Aviation Safety Monitor Weekly Report for the Week Ending August 24, 2024
Buffer encroachment durations and event counts were little changed last week. The number of lower severity buffer encroachment events increased 5.6 percent and the August daily average is now 13.5 percent above the July mean. The continued high level of the more severe Category A and B encroachments remains concerning, with the August daily encroachment average 11.5 percent higher than July and 27.7 percent higher than in June. The degraded trend in safety margins is becoming more pronounced with each week.

Welcome back to the Weekly Aviation Safety Report. Every Monday Robust Analytics reports on safety margins at 26 United States airports. With this Aviation Safety Monitor Weekly Report, Robust Analytics offers the aviation community timely assessments of changing safety margins and safety-related events. Dates and times are tracked in UTC and the week ends at midnight every Saturday. This week’s report includes data through 2400 UTC on August 24, 2024.
For New Readers: Please read our article “Did Safety Degrade in the National Airspace System in the Winter of 2022-2023?” that applies our methods and data to examine whether safety margins decreased during the events of winter 2022-2023.
The Aviation Safety Monitor measures safety margins by estimating the frequency, duration, and severity of buffer encroachments. Our paper “How Do We Measure Safety Margins?” provides a detailed description of the methods and data. That article can be found here https://www.robust-analytics.com/measure on the Robust Analytics website.
Weekly Safety Margin Update. Safety margins degraded over the past week. Figure 1 summarizes the weekly data since the Aviation Safety Monitor began reporting on February 24, 2024. Total encroachments durations for the week decreased 1.9 percent but the number of encroachment events increased 5.6 percent. Generally good weather kept the number of Conformance Category PE and C buffer encroachments low throughout the week. The weekly encroachment duration per event dropped by one and a half seconds.

Figure 2 displays the typical time of day pattern that we observe in the data, as encroachment events are highly correlated with traffic density. Even after aggregating the data over 17 metroplexes operating in three time zones the time of day pattern remains prominent. The week ending August 24 was much quieter than the previous week, with only five duration spikes over the 90th percentile. However, there were eighteen hourly reports between the 75th and 90th percentile, supporting the interpretation of a continuing upward trend in buffer encroachments.




How severe are these encroachments? The FAA defines three separation conformance categories based on how far they are from the separation index. (See the description “How Do We Measure Safety Margins?” for details on the conformance categories and how we measure them.) In that classification system, Conformance Categories A and B are the most severe.

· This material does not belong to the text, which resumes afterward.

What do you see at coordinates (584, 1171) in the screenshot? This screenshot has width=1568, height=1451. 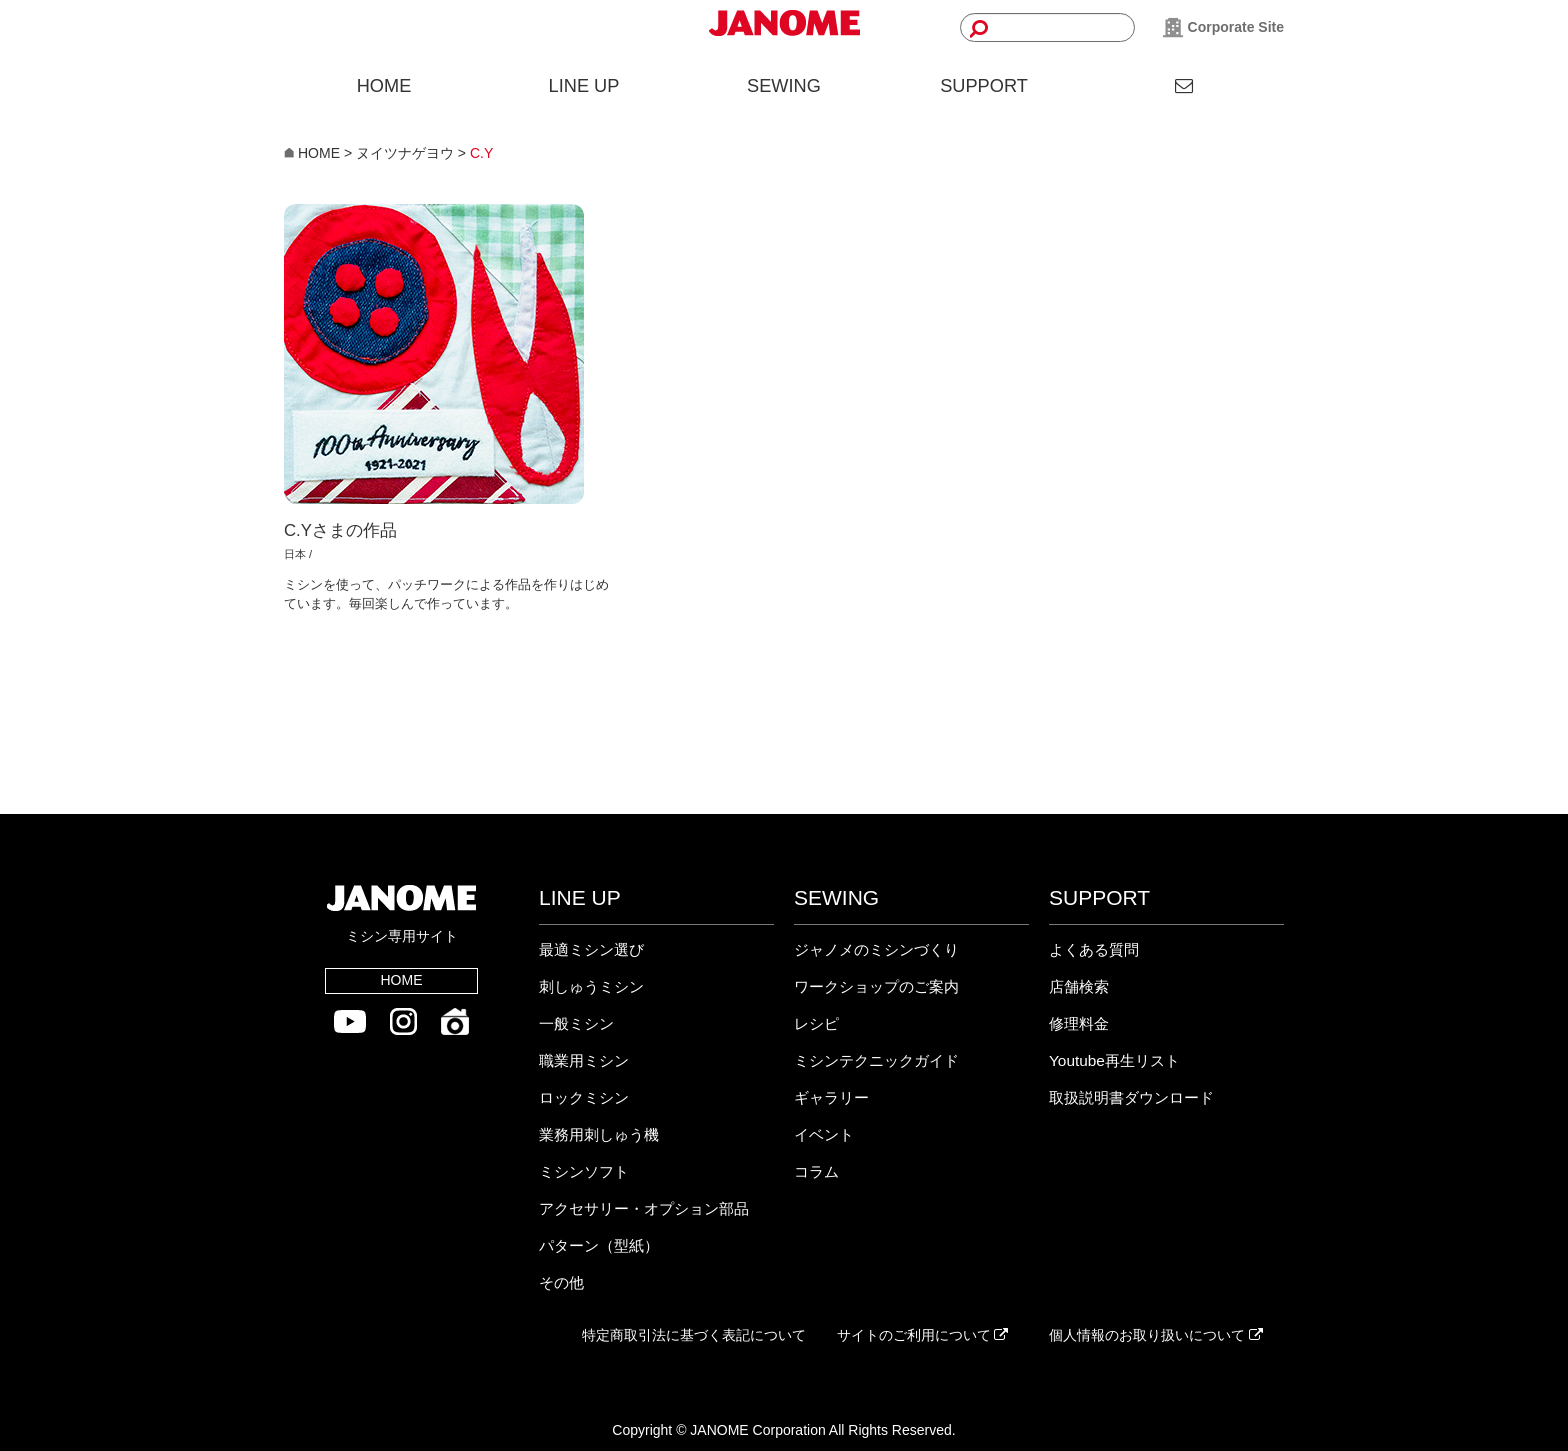 I see `ミシンソフト` at bounding box center [584, 1171].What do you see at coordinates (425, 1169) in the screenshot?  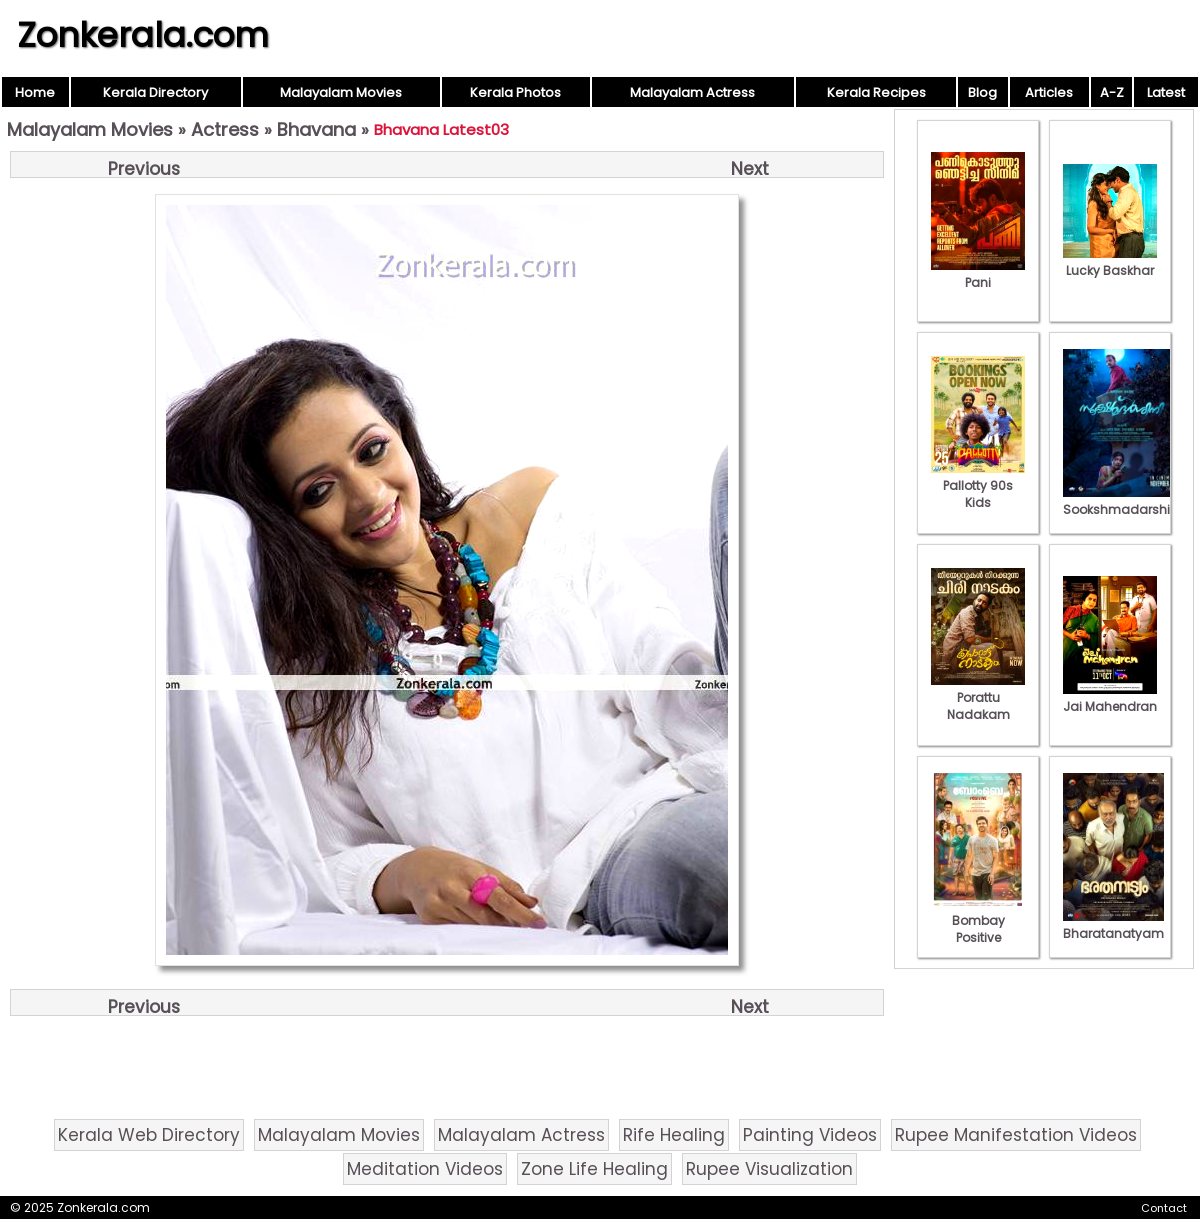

Under our definition of a buffer encroachment, Category A and B encroachments are counted under all meteorological conditions.
Figure 6 displays information on the most severe separation conformance categories. The weekly durations and event counts for the sum of Category A and B encroachments are shown in Figure 6. The upward drift in these more severe buffer encroachments since the start of May continued last week with a small increase in the total encroachment durations. Average daily encroachment durations were 11 percent higher in July than June, and the daily average for the first 24 days in August are 1.5 percent higher than the July daily average.
Both the number of buffer encroachments and their durations for Category A and B are at the highest levels since we began reporting in the Aviation Safety Monitor. If readers are interested, we can conduct a deep dive into the conformance category encroachments in a future weekly report. Let us know if that information will be useful.

The Aviation Safety Monitor summarizes output from Risk Tracker, the Robust Analytics in-time terminal airspace hazard and safety metrics monitoring system.

About the Aviation Safety Monitor
The Aviation Safety Monitor is a service provided by Robust Analytics to deliver timely information on terminal area safety in the National Airspace System (NAS). The safety monitoring and prediction technologies were developed by Robust Analytics over the past several years. Partial funding was provided by the NASA Small Business Innovation Research Program and the NASA System Wide Safety Project.
The Aviation Safety Monitor provides quantitative estimates of safety margins at 26 airports in 17 metropolitan regions in the United States. This information complements data on several safety-related events that are published elsewhere, with the FAA’s Runway Incursion Statistics website a good example. However, the available safety information can be misleading if it only reports the frequency of violations with no insight into how safety buffers may vary minute-to-minute and day-to-day. The Aviation Safety Monitor aims to provide this insight every week.